What is Covered by Part A of Medicare? A Medicare Guide for Doctors.

When working with your patients in a medical practice, it is important to understand what their insurance coverage is and how it works. This is especially true for Medicare patients.

Currently, 44 million Americans are enrolled in the Medicare program and enrollment is expected to rise to 79 million within 15 years. While only about 10% of beneficiaries rely solely on the Medicare program for health care coverage, it is important to understand what benefits are available for your patients, should they require coverage.
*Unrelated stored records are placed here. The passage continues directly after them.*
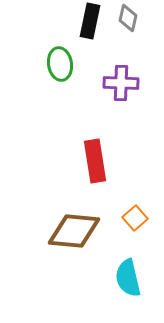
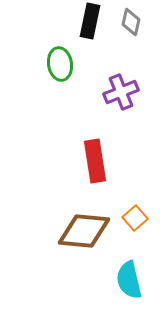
gray diamond: moved 3 px right, 4 px down
purple cross: moved 9 px down; rotated 24 degrees counterclockwise
brown diamond: moved 10 px right
cyan semicircle: moved 1 px right, 2 px down
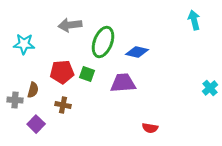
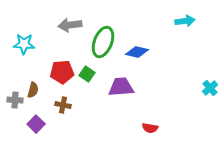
cyan arrow: moved 9 px left, 1 px down; rotated 96 degrees clockwise
green square: rotated 14 degrees clockwise
purple trapezoid: moved 2 px left, 4 px down
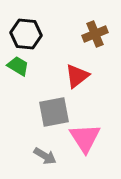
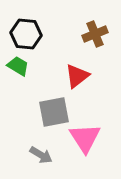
gray arrow: moved 4 px left, 1 px up
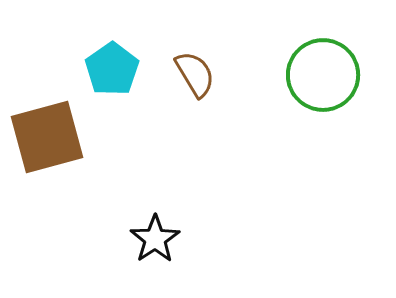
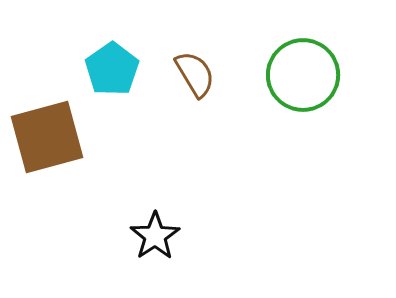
green circle: moved 20 px left
black star: moved 3 px up
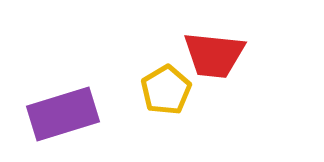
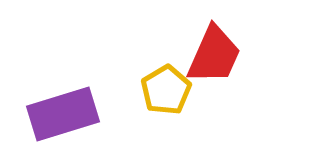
red trapezoid: rotated 72 degrees counterclockwise
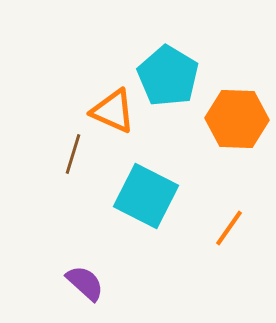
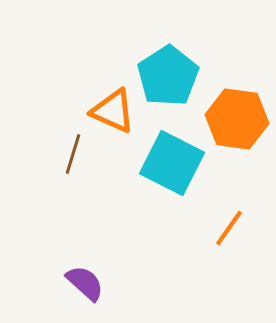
cyan pentagon: rotated 8 degrees clockwise
orange hexagon: rotated 6 degrees clockwise
cyan square: moved 26 px right, 33 px up
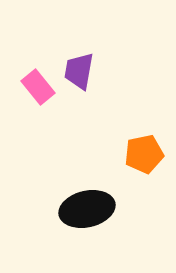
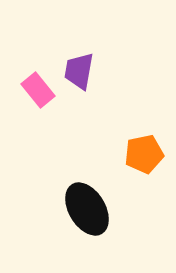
pink rectangle: moved 3 px down
black ellipse: rotated 72 degrees clockwise
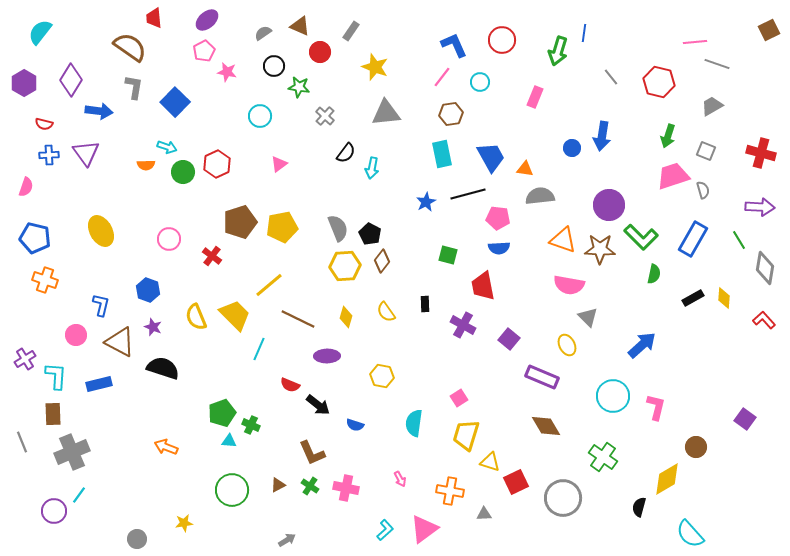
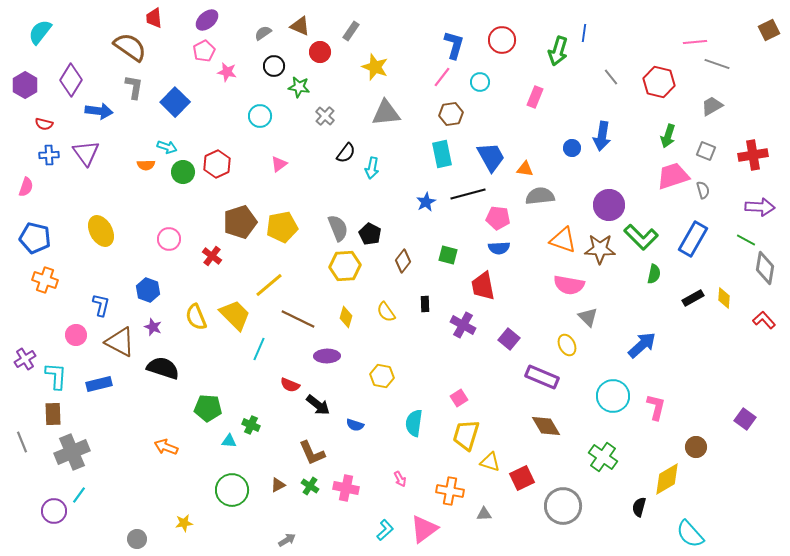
blue L-shape at (454, 45): rotated 40 degrees clockwise
purple hexagon at (24, 83): moved 1 px right, 2 px down
red cross at (761, 153): moved 8 px left, 2 px down; rotated 24 degrees counterclockwise
green line at (739, 240): moved 7 px right; rotated 30 degrees counterclockwise
brown diamond at (382, 261): moved 21 px right
green pentagon at (222, 413): moved 14 px left, 5 px up; rotated 24 degrees clockwise
red square at (516, 482): moved 6 px right, 4 px up
gray circle at (563, 498): moved 8 px down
For patients using Medicare, there is a great deal of confusion between Part A, Part B, Part c and Part D of Medicare Coverage. This article will cover what is covered by Part A of Medicare.


What is covered by Part A of Medicare?

Medicare Part A is often described as ‘hospital insurance’. This term aims to distinguish it from medical insurance (Part B). However, the phrase is misleading. ‘Hospital insurance’ sounds as though Part A covers your entire bill if you’re admitted to a hospital, but it doesn’t work that way.

The services that patients receive from doctors, surgeons, or anesthetists while in the hospital are all billed separately, and are covered under Part B.

In fact, your patients may not even have to be hospitalized to get services under Part A because some are provided in settings outside the hospital or even in your own home.


Medicare Part A typically covers hospital stays, skilled nursing care, hospice, and home health-care services. Part A services may still require that a patient pay various deductibles, coinsurance, and copayments.

It may be more accurate to think of Medicare Part A as coverage for nursing care. It essentially pays for the services of professional nurses when you’re admitted to a hospital or a skilled nursing facility (such as a nursing home or rehab center). The items covered by Medicare Part A include:

– A semiprivate room in the hospital or nursing facility, including meals provided directly by the hospital or nursing facility

– Other services provided directly by the hospital or nursing facility. This can include lab tests, prescription drugs, medical appliances and supplies, and rehabilitation therapy

– All services provided by a home health agency if you qualify for continuing care at home

– All services provided by a hospice program if you choose to stop treatment for a terminal illness

The vast majority of people in Medicare are eligible for Part A services without paying any premiums for it. That’s because Part A is essentially paid for in advance by the Medicare payroll taxes that you or your spouse contributed from every paycheck while working.

However there may be circumstances that require that a patient pay various deductibles, coinsurance, and copayments.